No more German army weapons for Ukraine – Berlin
The German military can no longer supply Ukraine with weapons from its stockpiles, Germany’s Defense Minister Christine Lambrecht has said.
In an interview with Die Augsburger Allgemeine Zeitung published on Saturday, Lambrecht said that while “we all have an obligation to support Ukraine in its courageous fight,” in terms of “supplies from the Bundeswehr’s stockpiles” Germany has “in the meantime reached a limit.” She explained that the German military had to “be able to ensure” the country’s own defense.
“But that doesn’t mean we can’t do more for Ukraine,” Lambrecht stressed, suggesting that Kiev could buy equipment it needed from German manufacturers directly. The minister pointed out that the German government “was constantly coordinating” with the authorities in Kiev to facilitate such purchases.
When asked exactly what kind of weaponry was being considered for delivery to Ukraine, Lambrecht refused to go into detail, adding that “there are good reasons why we have classified precisely this information as secret.”
She noted that it was Ukraine that “emphatically” asked Germany not to divulge specifics.
“One must always bear in mind: The moment the deliveries are published in detail, Russia would also have this information. And that alone would have military strategic implications,” she said.

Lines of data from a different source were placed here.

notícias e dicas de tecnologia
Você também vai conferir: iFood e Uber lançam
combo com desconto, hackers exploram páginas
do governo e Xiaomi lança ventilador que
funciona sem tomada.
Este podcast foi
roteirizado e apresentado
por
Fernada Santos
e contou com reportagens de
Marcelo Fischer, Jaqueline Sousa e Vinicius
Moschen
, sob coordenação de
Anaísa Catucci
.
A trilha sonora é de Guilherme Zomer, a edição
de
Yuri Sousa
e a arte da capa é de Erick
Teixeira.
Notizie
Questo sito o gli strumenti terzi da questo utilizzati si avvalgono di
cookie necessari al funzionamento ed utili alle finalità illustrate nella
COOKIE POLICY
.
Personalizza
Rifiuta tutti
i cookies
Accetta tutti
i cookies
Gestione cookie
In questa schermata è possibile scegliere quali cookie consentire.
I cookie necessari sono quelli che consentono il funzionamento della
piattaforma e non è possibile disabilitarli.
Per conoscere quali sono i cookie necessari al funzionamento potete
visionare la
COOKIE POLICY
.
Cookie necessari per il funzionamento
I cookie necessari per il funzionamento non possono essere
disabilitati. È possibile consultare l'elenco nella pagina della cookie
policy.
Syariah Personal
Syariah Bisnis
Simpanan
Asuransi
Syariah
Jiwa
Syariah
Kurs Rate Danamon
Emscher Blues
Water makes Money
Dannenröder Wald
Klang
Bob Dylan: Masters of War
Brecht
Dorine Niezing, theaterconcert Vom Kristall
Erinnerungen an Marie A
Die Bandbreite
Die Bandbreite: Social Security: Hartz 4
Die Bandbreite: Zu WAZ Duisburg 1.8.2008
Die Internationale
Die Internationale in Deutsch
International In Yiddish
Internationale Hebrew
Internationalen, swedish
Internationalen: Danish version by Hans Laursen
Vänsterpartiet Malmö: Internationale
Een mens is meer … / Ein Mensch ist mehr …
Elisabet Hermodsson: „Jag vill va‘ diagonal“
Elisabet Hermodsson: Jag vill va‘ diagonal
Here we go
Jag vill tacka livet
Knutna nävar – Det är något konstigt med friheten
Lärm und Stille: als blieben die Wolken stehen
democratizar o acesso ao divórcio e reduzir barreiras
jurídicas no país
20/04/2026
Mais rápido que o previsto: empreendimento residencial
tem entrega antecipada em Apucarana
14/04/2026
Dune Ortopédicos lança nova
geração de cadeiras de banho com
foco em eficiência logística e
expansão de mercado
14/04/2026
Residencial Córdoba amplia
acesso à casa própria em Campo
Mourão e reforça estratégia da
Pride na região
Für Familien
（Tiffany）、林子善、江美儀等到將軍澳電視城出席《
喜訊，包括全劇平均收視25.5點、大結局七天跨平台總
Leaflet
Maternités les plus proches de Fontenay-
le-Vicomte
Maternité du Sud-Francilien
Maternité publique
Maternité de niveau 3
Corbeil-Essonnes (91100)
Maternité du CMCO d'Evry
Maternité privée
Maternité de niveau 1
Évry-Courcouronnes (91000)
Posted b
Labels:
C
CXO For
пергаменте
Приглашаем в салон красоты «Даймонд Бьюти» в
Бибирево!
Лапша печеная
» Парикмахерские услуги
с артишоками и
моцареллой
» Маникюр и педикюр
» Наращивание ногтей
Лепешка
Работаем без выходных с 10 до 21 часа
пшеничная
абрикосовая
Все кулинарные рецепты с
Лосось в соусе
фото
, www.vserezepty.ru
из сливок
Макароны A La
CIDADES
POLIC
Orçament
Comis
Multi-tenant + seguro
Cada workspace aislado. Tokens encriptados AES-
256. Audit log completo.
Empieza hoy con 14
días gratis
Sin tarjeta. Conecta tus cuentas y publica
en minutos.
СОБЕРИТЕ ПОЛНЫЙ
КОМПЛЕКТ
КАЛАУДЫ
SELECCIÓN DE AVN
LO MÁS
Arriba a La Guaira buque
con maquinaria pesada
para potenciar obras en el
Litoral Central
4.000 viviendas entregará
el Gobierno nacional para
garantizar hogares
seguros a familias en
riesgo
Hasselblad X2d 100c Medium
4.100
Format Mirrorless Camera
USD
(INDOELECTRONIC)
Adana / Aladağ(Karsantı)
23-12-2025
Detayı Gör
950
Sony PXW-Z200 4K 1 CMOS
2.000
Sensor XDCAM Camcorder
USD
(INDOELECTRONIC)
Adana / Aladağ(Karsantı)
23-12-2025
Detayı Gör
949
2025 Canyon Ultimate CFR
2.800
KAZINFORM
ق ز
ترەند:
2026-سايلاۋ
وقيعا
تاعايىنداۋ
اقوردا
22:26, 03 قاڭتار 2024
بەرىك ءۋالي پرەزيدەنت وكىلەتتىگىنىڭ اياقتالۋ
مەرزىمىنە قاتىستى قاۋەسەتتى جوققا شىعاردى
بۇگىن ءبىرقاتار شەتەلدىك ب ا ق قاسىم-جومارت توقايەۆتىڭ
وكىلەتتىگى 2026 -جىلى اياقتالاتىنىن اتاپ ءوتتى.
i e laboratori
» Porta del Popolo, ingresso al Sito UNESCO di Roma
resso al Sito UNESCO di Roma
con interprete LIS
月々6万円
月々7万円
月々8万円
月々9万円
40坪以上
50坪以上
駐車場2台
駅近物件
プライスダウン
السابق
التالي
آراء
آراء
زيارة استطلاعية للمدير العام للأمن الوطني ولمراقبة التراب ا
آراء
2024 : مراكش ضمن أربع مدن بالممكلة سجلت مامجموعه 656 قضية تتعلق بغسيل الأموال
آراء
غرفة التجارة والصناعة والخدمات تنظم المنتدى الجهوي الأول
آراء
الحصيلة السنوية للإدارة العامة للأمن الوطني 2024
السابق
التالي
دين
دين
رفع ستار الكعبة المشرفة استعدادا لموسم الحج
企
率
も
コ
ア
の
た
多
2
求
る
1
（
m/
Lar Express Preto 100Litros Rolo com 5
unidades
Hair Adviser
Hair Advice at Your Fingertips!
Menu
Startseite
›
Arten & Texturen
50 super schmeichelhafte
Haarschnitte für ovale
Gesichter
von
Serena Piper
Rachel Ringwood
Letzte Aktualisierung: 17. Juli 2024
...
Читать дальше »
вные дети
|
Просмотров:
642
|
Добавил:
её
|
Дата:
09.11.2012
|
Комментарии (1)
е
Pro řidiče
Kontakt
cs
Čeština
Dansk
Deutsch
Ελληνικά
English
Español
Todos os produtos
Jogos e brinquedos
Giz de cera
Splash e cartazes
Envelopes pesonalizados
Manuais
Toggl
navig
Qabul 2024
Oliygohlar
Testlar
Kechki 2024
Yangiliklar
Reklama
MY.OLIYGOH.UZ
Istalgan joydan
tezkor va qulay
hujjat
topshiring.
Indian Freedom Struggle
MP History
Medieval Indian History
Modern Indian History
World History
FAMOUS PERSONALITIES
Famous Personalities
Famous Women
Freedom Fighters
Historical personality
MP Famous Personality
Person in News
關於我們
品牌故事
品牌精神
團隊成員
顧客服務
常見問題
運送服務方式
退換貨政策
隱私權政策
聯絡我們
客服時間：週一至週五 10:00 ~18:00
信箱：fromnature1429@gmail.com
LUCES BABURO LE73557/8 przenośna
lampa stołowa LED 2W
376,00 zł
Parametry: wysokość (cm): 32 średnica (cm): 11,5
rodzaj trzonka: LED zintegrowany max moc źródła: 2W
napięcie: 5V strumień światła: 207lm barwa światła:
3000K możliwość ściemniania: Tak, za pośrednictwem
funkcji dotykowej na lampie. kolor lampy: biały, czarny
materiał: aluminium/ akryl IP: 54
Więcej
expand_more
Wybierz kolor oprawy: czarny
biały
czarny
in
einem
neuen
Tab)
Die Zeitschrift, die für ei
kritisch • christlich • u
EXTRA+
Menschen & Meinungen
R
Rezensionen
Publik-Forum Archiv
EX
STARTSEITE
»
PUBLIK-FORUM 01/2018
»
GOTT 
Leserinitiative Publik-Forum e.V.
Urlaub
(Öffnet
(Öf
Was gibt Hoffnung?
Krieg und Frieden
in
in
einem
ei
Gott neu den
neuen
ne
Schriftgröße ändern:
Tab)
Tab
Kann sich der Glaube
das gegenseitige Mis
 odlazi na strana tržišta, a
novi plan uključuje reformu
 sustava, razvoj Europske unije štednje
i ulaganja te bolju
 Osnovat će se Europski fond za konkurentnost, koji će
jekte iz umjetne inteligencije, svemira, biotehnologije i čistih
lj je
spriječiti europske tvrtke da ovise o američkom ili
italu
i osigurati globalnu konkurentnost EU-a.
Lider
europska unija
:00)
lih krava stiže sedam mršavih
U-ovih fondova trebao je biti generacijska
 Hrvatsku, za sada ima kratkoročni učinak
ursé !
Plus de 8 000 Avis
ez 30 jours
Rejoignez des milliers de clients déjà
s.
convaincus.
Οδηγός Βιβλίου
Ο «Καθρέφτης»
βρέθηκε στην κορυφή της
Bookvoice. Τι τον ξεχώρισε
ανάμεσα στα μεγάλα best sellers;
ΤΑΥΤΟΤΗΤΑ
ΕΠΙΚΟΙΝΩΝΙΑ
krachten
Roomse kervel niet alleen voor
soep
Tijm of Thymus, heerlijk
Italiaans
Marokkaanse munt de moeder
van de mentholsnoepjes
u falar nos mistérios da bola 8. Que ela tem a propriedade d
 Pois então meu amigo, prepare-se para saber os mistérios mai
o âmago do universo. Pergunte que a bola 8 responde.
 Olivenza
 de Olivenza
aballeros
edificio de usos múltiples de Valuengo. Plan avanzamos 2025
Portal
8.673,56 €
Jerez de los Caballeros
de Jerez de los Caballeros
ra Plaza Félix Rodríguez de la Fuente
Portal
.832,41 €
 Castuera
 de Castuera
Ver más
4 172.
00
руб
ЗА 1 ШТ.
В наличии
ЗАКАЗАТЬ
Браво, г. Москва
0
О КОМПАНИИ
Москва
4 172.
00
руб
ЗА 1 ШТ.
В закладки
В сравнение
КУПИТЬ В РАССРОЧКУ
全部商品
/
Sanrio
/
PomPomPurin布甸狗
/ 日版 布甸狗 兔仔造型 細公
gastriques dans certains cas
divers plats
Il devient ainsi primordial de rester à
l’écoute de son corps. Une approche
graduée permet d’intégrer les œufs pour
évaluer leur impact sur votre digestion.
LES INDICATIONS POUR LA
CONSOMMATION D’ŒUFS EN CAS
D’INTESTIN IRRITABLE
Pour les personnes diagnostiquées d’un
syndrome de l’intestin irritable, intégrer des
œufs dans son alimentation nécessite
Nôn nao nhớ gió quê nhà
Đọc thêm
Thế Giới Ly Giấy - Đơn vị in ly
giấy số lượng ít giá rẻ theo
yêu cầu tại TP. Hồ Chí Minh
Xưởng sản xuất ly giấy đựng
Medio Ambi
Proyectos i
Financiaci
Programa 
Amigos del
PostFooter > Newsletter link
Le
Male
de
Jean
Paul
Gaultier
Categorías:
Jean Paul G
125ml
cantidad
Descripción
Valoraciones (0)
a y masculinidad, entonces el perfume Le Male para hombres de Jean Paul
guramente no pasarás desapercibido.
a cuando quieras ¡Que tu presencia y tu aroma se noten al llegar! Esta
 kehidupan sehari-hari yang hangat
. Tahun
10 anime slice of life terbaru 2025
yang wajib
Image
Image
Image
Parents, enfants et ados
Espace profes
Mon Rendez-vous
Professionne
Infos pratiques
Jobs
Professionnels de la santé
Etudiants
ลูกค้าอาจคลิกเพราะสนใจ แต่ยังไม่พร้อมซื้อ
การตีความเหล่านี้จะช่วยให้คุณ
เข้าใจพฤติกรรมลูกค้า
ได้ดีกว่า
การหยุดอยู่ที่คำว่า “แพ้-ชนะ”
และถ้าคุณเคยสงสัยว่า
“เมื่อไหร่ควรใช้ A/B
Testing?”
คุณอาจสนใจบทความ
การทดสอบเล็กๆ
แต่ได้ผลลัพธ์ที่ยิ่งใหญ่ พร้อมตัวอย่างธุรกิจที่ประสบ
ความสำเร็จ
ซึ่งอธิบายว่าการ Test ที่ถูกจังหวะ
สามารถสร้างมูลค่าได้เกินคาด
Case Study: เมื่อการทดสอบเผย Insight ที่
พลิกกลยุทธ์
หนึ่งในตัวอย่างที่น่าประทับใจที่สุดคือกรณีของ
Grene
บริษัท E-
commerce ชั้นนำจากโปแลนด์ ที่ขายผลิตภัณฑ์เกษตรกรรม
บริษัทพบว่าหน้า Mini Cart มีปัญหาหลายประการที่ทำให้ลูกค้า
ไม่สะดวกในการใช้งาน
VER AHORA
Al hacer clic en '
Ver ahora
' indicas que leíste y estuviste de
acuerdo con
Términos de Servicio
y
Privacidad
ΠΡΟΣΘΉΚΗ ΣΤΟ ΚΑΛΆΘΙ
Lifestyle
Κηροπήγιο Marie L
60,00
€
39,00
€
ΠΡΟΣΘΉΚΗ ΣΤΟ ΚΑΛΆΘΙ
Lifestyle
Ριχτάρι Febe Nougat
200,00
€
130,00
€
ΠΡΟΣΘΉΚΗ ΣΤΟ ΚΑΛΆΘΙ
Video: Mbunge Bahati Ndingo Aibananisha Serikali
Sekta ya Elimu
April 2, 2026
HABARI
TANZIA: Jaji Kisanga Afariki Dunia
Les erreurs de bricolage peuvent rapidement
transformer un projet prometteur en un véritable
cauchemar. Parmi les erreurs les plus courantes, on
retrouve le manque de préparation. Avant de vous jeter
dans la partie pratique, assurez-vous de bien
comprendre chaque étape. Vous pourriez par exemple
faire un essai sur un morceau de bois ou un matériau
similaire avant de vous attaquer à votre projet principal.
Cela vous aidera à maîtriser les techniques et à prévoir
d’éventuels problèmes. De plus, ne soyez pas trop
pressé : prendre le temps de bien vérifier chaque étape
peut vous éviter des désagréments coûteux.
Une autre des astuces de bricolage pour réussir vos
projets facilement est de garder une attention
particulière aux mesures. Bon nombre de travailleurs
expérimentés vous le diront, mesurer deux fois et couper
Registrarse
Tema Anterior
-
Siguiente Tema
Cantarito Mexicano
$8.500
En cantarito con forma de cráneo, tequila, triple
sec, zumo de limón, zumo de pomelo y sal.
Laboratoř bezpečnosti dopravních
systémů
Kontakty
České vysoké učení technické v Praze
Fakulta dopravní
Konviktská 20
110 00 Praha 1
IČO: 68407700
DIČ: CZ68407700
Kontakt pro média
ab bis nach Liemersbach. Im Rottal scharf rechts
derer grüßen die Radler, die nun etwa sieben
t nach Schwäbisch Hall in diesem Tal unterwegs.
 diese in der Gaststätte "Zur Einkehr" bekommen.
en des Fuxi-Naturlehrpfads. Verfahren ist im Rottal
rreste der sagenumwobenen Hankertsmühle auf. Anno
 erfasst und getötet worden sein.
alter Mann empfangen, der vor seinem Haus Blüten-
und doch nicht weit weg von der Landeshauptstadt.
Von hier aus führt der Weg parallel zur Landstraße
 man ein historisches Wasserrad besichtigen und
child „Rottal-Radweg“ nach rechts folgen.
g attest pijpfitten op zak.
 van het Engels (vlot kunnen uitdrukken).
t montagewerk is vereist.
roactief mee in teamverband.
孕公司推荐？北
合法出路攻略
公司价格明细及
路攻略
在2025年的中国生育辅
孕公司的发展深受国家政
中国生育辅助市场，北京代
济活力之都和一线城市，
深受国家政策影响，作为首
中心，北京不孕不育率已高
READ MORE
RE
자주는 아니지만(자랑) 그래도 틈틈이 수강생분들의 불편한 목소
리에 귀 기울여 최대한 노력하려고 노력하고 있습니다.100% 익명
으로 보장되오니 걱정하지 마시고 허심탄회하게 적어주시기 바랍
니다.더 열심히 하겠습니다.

Lambrecht admitted that Germany’s own military was not “as equipped as is necessary.” The minister stressed that she was determined to change this, however, citing Russia’s military offensive against Ukraine as a wake-up call for Berlin.
Speaking on the topic of European defense, the German official pointed out the significance of NATO’s battle groups, adding that the German military was contributing a lot to the alliance’s initiative.
Lambrecht admitted there’s a concern in Germany that weapons supplies could trigger a reaction by Moscow and “war may expand to other areas.” That’s why, she said, it is important “that we act very prudently and with a cool head in these difficult and horrific times.”
Unlike countries such as the US and UK, Germany had initially stopped short of providing Ukraine with lethal weapons after Russia launched its military offensive against its neighbor on February 24. However, amid growing pressure both from Ukraine itself and Germany’s NATO allies, Berlin changed tack, and has supplied at least 1,000 anti-tank weapons and 500 portable anti-aircraft missiles from its stockpiles. Plans for more deliveries of the same type of weaponry were announced in late March.
Since the launch of Russia’s military offensive in Ukraine, NATO countries and their allies have refrained from direct military involvement in the conflict but have been supplying Ukraine with arms, ammunition, and fuel.
Moscow has repeatedly said Western arms supplies only serve to prolong the conflict and even warned that Russian forces could potentially target such deliveries.
Russia attacked the neighboring state in late February, following Ukraine’s failure to implement the terms of the Minsk agreements signed in 2014, and Russia’s eventual recognition of the Donbass republics of Donetsk and Lugansk.
The German and French brokered Minsk Protocol was designed to regularize the status of the regions within the Ukrainian state.
Kiev insists the Russian offensive was completely unprovoked and has denied claims it was planning to retake the two regions by force.